[Transcribed page contents]
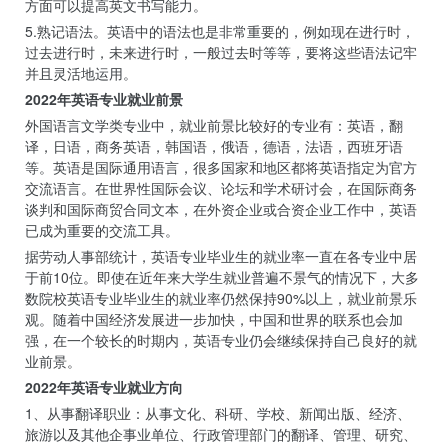
方面可以提高英文书写能力。
5.熟记语法。英语中的语法也是非常重要的，例如现在进行时，
过去进行时，未来进行时，一般过去时等等，要将这些语法记牢
并且灵活地运用。
2022年英语专业就业前景
外国语言文学类专业中，就业前景比较好的专业有：英语，翻
译，日语，商务英语，韩国语，俄语，德语，法语，西班牙语
等。英语是国际通用语言，很多国家和地区都将英语指定为官方
交流语言。在世界性国际会议、论坛和学术研讨会，在国际商务
谈判和国际商贸合同文本，在外资企业或合资企业工作中，英语
已成为重要的交流工具。
据劳动人事部统计，英语专业毕业生的就业率一直在各专业中居
于前10位。即使在近年来大学生就业普遍不景气的情况下，大多
数院校英语专业毕业生的就业率仍然保持90%以上，就业前景乐
观。随着中国经济发展进一步加快，中国和世界的联系也会加
强，在一个较长的时期内，英语专业仍会继续保持自己良好的就
业前景。
2022年英语专业就业方向
1、从事翻译职业：从事文化、科研、学校、新闻出版、经济、
旅游以及其他企事业单位、行政管理部门的翻译、管理、研究、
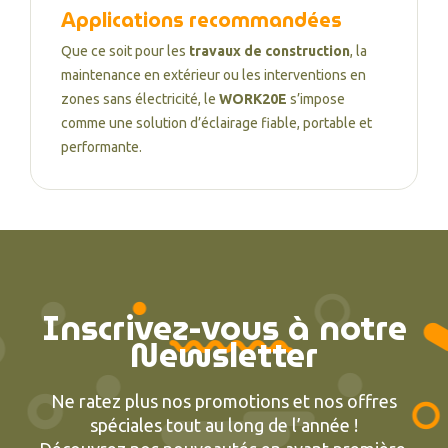
Applications recommandées
Que ce soit pour les
travaux de construction
, la
maintenance en extérieur ou les interventions en
zones sans électricité, le
WORK20E
s’impose
comme une solution d’éclairage fiable, portable et
performante.
Inscrivez-vous à notre
Newsletter
Ne ratez plus nos promotions et nos offres
spéciales tout au long de l’année !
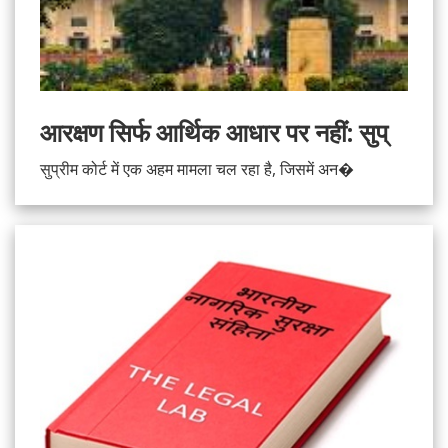
आरक्षण सिर्फ आर्थिक आधार पर नहीं: सुप्
सुप्रीम कोर्ट में एक अहम मामला चल रहा है, जिसमें अन�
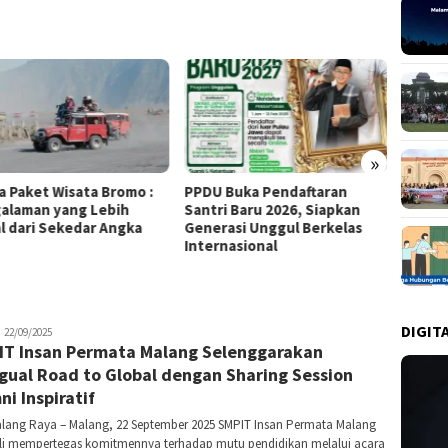
»
a Paket Wisata Bromo :
PPDU Buka Pendaftaran
4 Tips
alaman yang Lebih
Santri Baru 2026, Siapkan
denga
l dari Sekedar Angka
Generasi Unggul Berkelas
Internasional
DIGIT
anin
22/09/2025
IT Insan Permata Malang Selenggarakan
ngual Road to Global dengan Sharing Session
ni Inspiratif
alang Raya – Malang, 22 September 2025 SMPIT Insan Permata Malang
i mempertegas komitmennya terhadap mutu pendidikan melalui acara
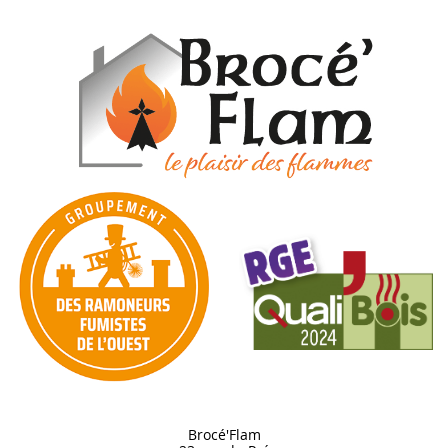
Brocé'Flam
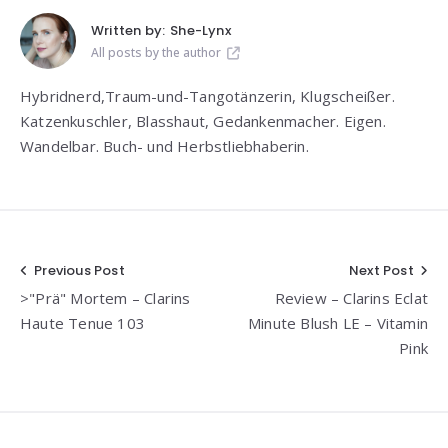
Written by:
She-Lynx
All posts by the author
Hybridnerd,Traum-und-Tangotänzerin, Klugscheißer.
Katzenkuschler, Blasshaut, Gedankenmacher. Eigen.
Wandelbar. Buch- und Herbstliebhaberin.
Beitragsnavigation
Previous Post
Next Post
>"Prä" Mortem – Clarins
Review – Clarins Eclat
Haute Tenue 103
Minute Blush LE – Vitamin
Pink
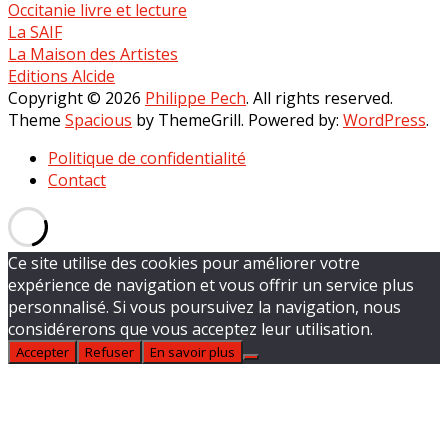
Occitanie livre et lecture
La SAIF
La Maison des Artistes
Editions Alcide
Copyright © 2026
Philippe Pech
. All rights reserved.
Theme
Spacious
by ThemeGrill. Powered by:
WordPress
.
Politique de confidentialité
Contact
Ce site utilise des cookies pour améliorer votre
expérience de navigation et vous offrir un service plus
personnalisé. Si vous poursuivez la navigation, nous
considérerons que vous acceptez leur utilisation.
Accepter
Refuser
En savoir plus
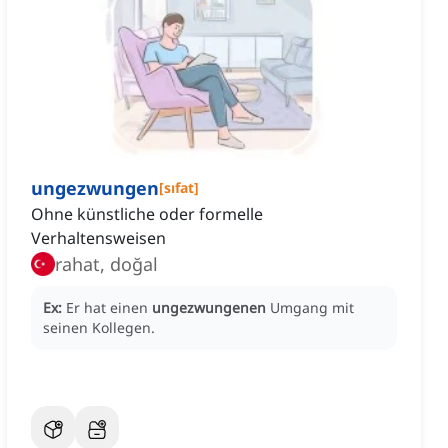
ungezwungen
[
sıfat
]
Ohne künstliche oder formelle
Verhaltensweisen
rahat, doğal
Ex:
Er hat einen
ungezwungenen
Umgang mit
seinen Kollegen.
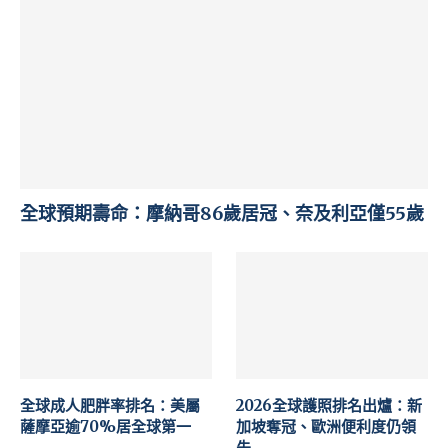
全球預期壽命：摩納哥86歲居冠、奈及利亞僅55歲
全球成人肥胖率排名：美屬
2026全球護照排名出爐：新
薩摩亞逾70%居全球第一
加坡奪冠、歐洲便利度仍領
先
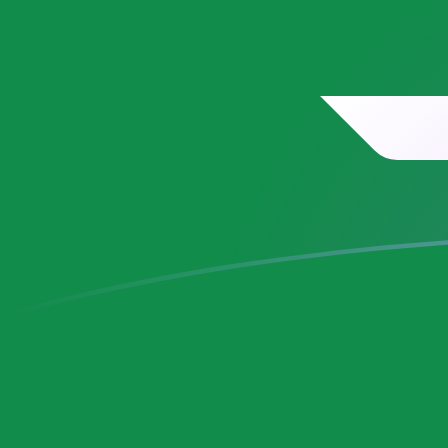
SAR till DEM valutakurser idag
Omvandla Saudiarabisk riyal till Tysk Deutsche Mark
Rate information of SAR/DEM currency pair
Saudiarabisk riyal
SAR
Tysk Deutsche Mark
DEM
1
SAR
0,451639
DEM
5
SAR
2,25819
DEM
10
SAR
4,51639
DEM
25
SAR
11,291
DEM
50
SAR
22,5819
DEM
100
SAR
45,1639
DEM
500
SAR
225,819
DEM
1 000
SAR
451,639
DEM
5 000
SAR
2 258,19
DEM
10 000
SAR
4 516,39
DEM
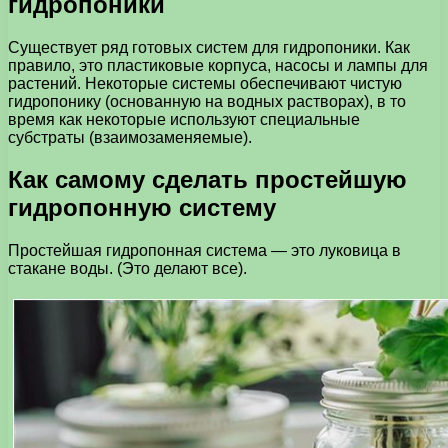
гидропоники
Существует ряд готовых систем для гидропоники. Как
правило, это пластиковые корпуса, насосы и лампы для
растений. Некоторые системы обеспечивают чистую
гидропонику (основанную на водных растворах), в то
время как некоторые используют специальные
субстраты (взаимозаменяемые).
Как самому сделать простейшую
гидропонную систему
Простейшая гидропонная система — это луковица в
стакане воды. (Это делают все).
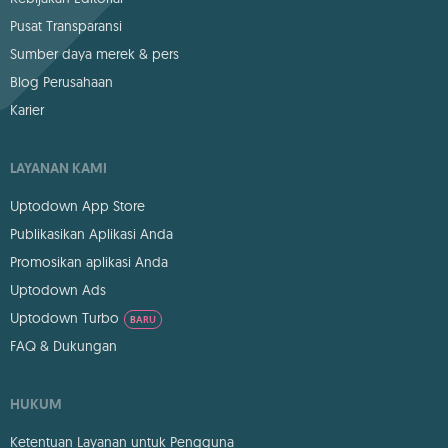
Pusat Transparansi
Sumber daya merek & pers
Blog Perusahaan
Karier
LAYANAN KAMI
Uptodown App Store
Publikasikan Aplikasi Anda
Promosikan aplikasi Anda
Uptodown Ads
Uptodown Turbo
BARU
FAQ & Dukungan
HUKUM
Ketentuan Layanan untuk Pengguna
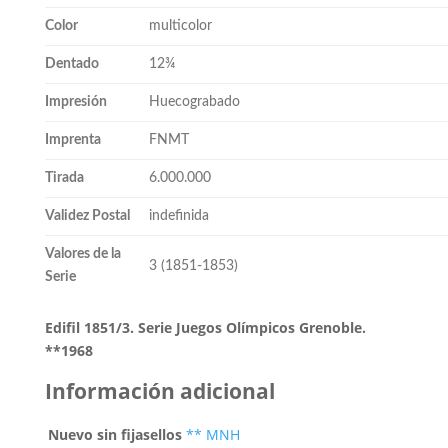
Color
multicolor
Dentado
12¾
Impresión
Huecograbado
Imprenta
FNMT
Tirada
6.000.000
Validez Postal
indefinida
Valores de la
3 (1851-1853)
Serie
Edifil 1851/3. Serie Juegos Olímpicos Grenoble.
**1968
Información adicional
Nuevo sin fijasellos
** MNH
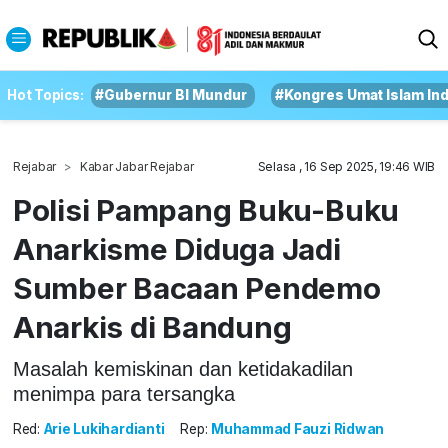
Hot Topics:
#Gubernur BI Mundur
#Kongres Umat Islam In
Rejabar
Kabar Jabar Rejabar
Selasa , 16 Sep 2025, 19:46 WIB
Polisi Pampang Buku-Buku
Anarkisme Diduga Jadi
Sumber Bacaan Pendemo
Anarkis di Bandung
Masalah kemiskinan dan ketidakadilan
menimpa para tersangka
Red:
Arie Lukihardianti
Rep:
Muhammad Fauzi Ridwan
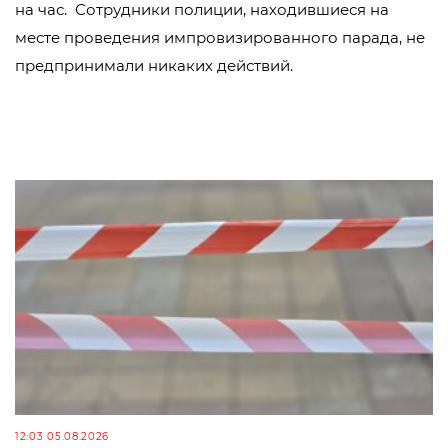
на час. Сотрудники полиции, находившиеся на
месте проведения импровизированного парада, не
предпринимали никаких действий.
12:03 05.08.2026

YOUR TASK:
A single figure, please: the number of lines in the data that hold the string "Mark".

COMPLETED EXERCISE:
2